§ Exercise objective
Find the lines in the records below that contain "Tests", and report each of them.

§ Supplied data

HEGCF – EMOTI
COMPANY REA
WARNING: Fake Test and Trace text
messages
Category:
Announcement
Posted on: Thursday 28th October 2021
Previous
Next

...

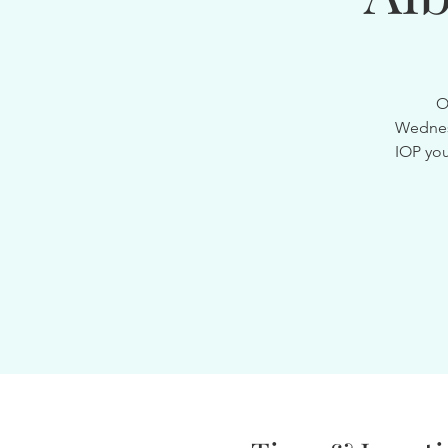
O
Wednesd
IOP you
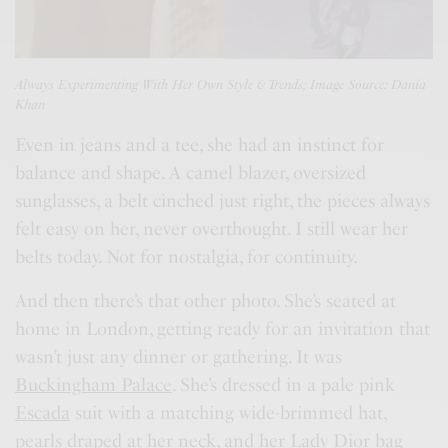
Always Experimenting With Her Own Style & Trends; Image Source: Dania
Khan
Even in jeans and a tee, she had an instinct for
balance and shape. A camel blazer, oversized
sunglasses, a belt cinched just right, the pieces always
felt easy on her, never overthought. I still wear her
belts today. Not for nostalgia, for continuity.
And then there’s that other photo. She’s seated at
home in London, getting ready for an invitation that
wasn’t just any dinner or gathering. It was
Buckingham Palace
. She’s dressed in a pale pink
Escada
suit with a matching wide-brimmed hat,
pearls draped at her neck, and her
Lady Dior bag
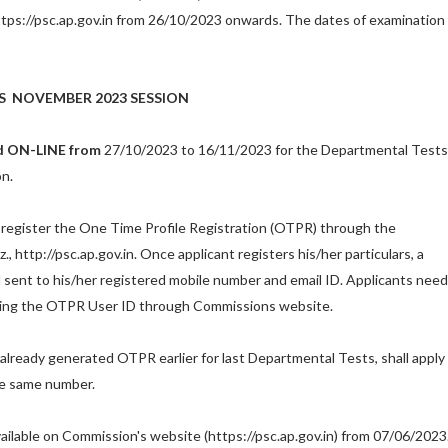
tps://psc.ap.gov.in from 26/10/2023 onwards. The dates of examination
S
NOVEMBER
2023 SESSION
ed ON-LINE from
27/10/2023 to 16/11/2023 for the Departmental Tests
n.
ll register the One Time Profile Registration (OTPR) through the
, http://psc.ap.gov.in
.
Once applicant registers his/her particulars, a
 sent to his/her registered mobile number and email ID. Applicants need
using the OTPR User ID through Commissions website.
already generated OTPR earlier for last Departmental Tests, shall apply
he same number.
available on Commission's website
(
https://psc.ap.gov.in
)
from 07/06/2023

§ Exercise answer
27/10/2023 to 16/11/2023 for the Departmental Tests
already generated OTPR earlier for last Departmental Tests, shall apply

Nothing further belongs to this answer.